The Stab That Failed
The congressional Democrats' surge-against-the-surge -- a case study in political futility.
Dec 3, 2007, Vol. 13, No. 12 • By NOEMIE EMERY
Eagerly anticipating the defeat in Iraq to which they are so much attached, some on the left have also been preparing for another contingency: the assault that they think they see coming, a drive to pin the whole wretched failure on them. Apparently, this will be "stab in the back" redux, a new iteration of the theme deployed so successfully in interwar Germany by a resourceful, ambitious Austrian corporal, who managed to propel his rise to power with the claim that World War I would have been won by his country, if not for sinister forces at home. Then, it was subversion by Jews and other disloyal elements. This time, in the left's imagining, the blame will fall on the press and the Democrats who, by pulling the plug at just the wrong moment, caused the loss of Iraq. "Nobody I know in a rational condition believes that the United States is going to have any kind of a military victory," Mark Shields said in August. "So the idea is going to be, 'We were on the cusp of victory and the rug was pulled out from under us by these willy-nilly, weak-kneed, nervous Nellies back home.' "
The problem with this is (1) that we may really win, and have no failure to blame upon anyone, and (2) that the nervous Nellies really did try to keep us from winning, indeed fought fang and claw to derail our best efforts. If they had had their way, Iraq would still be the quagmire they are so fond of invoking, and the United States--or George W. Bush, which may be the more relevant factor--would have incurred a definitive and, at least in his case, legacy-blasting defeat. It is unfair of course to call this a stab in the back, as the Democrats have been engagingly open about their intentions. In the course of the past year, they have gone from attacking a plan that had not been effective to attacking one that hadn't been tried yet, to attacking one that exceeded all expectations, while in the process ignoring reality, slandering a commanding general, and denying American forces in battle due credit for what they had done. If not backstabbing as such (see above), it is diverting enough a spectacle to merit a replay. Let us look back at this last year of battle and see how the story played out.

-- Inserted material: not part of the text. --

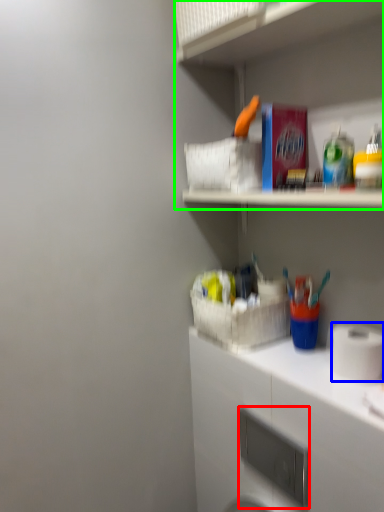 Question: Which object is positioned farthest from appliance (highlighted by a red box)? Select from toilet paper (highlighted by a blue box) and shelf (highlighted by a green box).

Choices:
 (A) toilet paper
 (B) shelf

Answer: (B)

When our tale opens, it is the last month of 2006, Democrats have just scored a blowout in Congress, Iraq is in shambles, and the country is calling for Bush to change course. He does. But he changes course in the other direction, radically revising his Iraq strategy, adopting aggressive new rules of engagement, and sending in 30,000 more troops. Even before the plan was announced to the public on January 10, 2007, Democrats launched their assault. Senator Christopher Dodd declared the plan useless: "A 'surge' of American troops will do nothing." Harry Reid and Nancy Pelosi, the top Democrats in the new Congress, released an open letter to Bush on January 5, decrying his redoubled effort as futile: "Surging forces is a strategy that you have already tried, and that has already failed." The surge was "a sad, ominous echo of something we've lived through in this country," according to Illinois senator Richard Durbin. "I'm confident it will not work," said John Kerry at a Senate hearing, a sentiment echoed by Barack Obama. "Verdict first, trial afterwards," said the Red Queen in Alice in Wonderland, unaware of her future as a role model for America's congressional Democrats. And then it really got strange.
Senate Democrats joined the Republicans in late January in unanimously confirming the appointment of General David Petraeus, a counterinsurgency expert and coauthor of the new surge proposal, sending him off with godspeed and good wishes to the front. Then they began to try to kneecap his efforts, seeking to deny him troops and/or money in an ongoing series of votes of no confidence, coupled with predictions that he would not succeed. Lest anyone at home or abroad not get their message, they rapidly passed two resolutions declaring their profound lack of faith in his mission. One, from Carl Levin on February 5, declared the Senate's disagreement with the "plan to augment our forces"; the other, from Harry Reid two weeks later, declared it the sense of Congress that "Congress disapproves of the decision of President George W. Bush announced on January 10, 2007, to deploy more than 20,000 additional United States combat troops to Iraq."